13
Jan
Lunch with Master Sushi Chef Shigeo Mori
Topic: Japan 2007
A few days after we arrived, we had lunch with Master Sushi Chef Shigeo Mori at his restaurant in Taito-ku. He’s the Chairman of the All Japan Sushi Association. Our inside connection was Masako Hamada, who works with Maria at Villanova - at her invitation he gave a presentation at Villanova (PDF) last spring. He also regularly gives presentations at US Cherry Blossom festivals. Masako is currently in Tokyo as well, so she brought us to his restaurant.
It probably won’t come as a surprise to hear me say it was some of the best sushi I’ve ever had. He also gave us a lesson on the proper technique for eating sushi. You’re supposed to turn the sushi on its side with your chopsticks, leaving it still on the geta (the wooden serving tray - this is also the word for the old style Japanese clogs, as the serving tray looks like the clogs). Then you dip just a corner in the soy sauce - mostly just the fish side but a little of the rice as well.
He told us some stories after lunch, but it was all in Japanese so I couldn’t follow most of it. Maria passed along that he was trained to be a kamikaze pilot in WWII, but a B-29 bombed his plane on the airfield, so (luckily for him), he never got off the ground.
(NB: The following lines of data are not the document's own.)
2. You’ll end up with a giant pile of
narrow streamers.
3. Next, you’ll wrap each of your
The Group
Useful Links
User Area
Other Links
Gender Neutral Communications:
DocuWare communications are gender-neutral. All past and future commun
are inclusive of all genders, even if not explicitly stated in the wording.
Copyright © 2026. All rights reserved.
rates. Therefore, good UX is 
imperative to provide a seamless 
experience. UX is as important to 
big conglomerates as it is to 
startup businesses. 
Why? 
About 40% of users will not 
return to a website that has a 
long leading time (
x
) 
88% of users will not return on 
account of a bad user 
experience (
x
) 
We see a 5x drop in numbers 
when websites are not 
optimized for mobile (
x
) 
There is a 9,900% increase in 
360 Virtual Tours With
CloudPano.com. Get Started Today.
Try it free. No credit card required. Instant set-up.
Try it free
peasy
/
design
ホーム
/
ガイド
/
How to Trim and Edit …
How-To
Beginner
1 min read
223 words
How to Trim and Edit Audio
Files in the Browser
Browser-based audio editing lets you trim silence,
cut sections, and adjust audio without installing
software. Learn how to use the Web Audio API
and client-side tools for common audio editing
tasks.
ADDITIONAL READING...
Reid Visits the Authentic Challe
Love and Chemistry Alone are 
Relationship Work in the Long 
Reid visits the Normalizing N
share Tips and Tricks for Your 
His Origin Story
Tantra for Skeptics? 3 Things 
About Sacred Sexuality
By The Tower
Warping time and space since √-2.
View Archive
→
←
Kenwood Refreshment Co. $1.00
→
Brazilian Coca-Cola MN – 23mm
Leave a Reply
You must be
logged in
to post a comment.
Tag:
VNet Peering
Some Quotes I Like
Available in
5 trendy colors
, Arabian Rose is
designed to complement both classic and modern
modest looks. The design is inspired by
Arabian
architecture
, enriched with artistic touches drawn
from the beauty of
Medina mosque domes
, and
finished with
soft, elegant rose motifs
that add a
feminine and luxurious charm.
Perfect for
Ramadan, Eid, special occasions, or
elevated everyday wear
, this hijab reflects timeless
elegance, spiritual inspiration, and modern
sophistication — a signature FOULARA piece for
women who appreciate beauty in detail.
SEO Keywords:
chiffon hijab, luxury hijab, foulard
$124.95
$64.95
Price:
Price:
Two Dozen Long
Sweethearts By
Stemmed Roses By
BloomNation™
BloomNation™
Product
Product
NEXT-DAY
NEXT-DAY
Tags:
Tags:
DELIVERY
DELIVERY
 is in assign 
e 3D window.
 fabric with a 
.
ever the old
I Googled him and found an interesting article describing one of his talks (PDF). Here’s a portion of it:
Mr. Mori also addressed the “sushi crisis” that came after General MacArthur’s ban. “Sushi masters went to the Tokyo Metropolitan Government and in 1947, a new regulation was put into effect,” he said. Customers were to bring single cups of rice to be cooked on the spot, and what could be more fresh and sanitary than just-cooked rice? From that came today’s tradition of ordering ten pieces of sushi - just the amount that one cup of rice can make.
Mr. Mori ended his talk by saying how pleased he is that Americans have taken to sushi with such fervor. “I will be forever grateful,” he said, laughing, “for the invention of the California roll.”